Sunday, July 05, 2009

New Orleans Day 3

It’s right at eight o’clock in the morning and I am walking towards the ever coveted Starbucks. As I cross the street three guys, coming the other direction, are having an ongoing conversation. I catch the end of a sentence as one guy says to the other two, "...well I would say so since she slept with me after just ten minutes.”

I more than gladly pay for my Starbucks and some bread-based item from their storehouse of food. I eat and sip. On the way back I notice a building whose ornamentation consist of plaques, each with the face of a lion holding a large metal ring in its mouth. I have seen similar such items in Paris on the Seine river whose boats tie up to the rings. Only these on the building are on the second floor. A man with hair to his shoulders passes me; his hair both black and gray. Black on the lower half and solid gray the rest of the way up.

Joshua is up and alive. We head to Mother’s for a bite to eat. Mother’s is a New Orleans stable. It’s the first restaurant to open and provide food for the people who came to help after hurricane Katrina threw her temper-tantrum. The Po’Boy sandwich is reputed to have started here in the late 1920’s when the owners would collect the leftovers from the slicing of roast beef. Prepared them in a broth and ladled on bread and served them out the back door to the poor who had little to eat. We readily eat the locals’ cuisine. It feels good going down.

I tell Joshua its time to head to the French Quarter. He asks why and I explain to him “to bid the city good bye and to say thanks.” He finishes my sentence with “..for not killing us.”

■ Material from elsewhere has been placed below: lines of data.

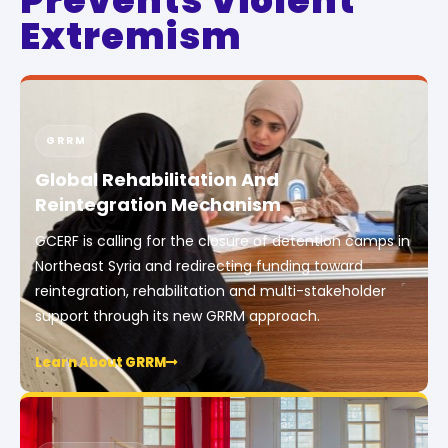
Prevents Violent
Extremism
GRRM
Global Rehabilitation And
Reintegration Mechanism
GCERF is calling for the closure of detention camps in
Northeast Syria and redirecting funding toward
reintegration, rehabilitation and multi-stakeholder
support through its new GRRM approach.
Learn About GRRM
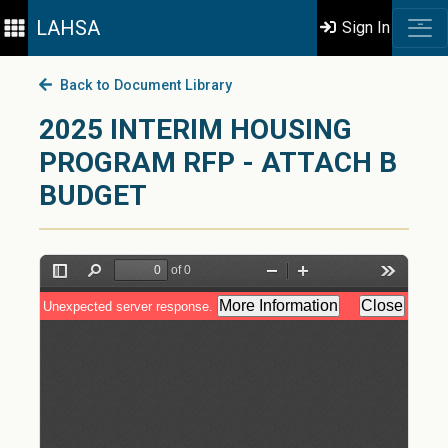
LAHSA
Sign In
Back to Document Library
2025 INTERIM HOUSING
PROGRAM RFP - ATTACH B
BUDGET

I still marvel as the difference in architecture. The changes are dramatic, from the old to the new. A building here and there, originally built sharing the walls with their neighbors, now are isolated with scars showing where the former building was attached.

In the French Quarter there is a Street Player setting up in the middle of the street, tip cup out. Stores are opening here and there. We walk up one street and down the other, seeing the Quarter in its preparation stage; getting ready for what comes out in the night.

Time to head back to the hotel, and to the airport and home. This section of the city has given us a ride for the brief time we were here. I thank it and its people for the entertainment, the frivolity, the laughter, and the lessons.

G. Steven Nolte,
New Orleans, May, 2009


PS: Joshua, there were a few things I left out simply because I could not understand or remember why I wrote the note. Such as the entries: “Because I'm a bitch,” and at the Opera House “Cute Brunette - hi! Can I ask you a question,” and “Buy me beer.”
There also were the miscellaneous events I choose to leave out such walking past the Corn Cobb Fence hotel and the girls flashing from the balcony of the topless bars.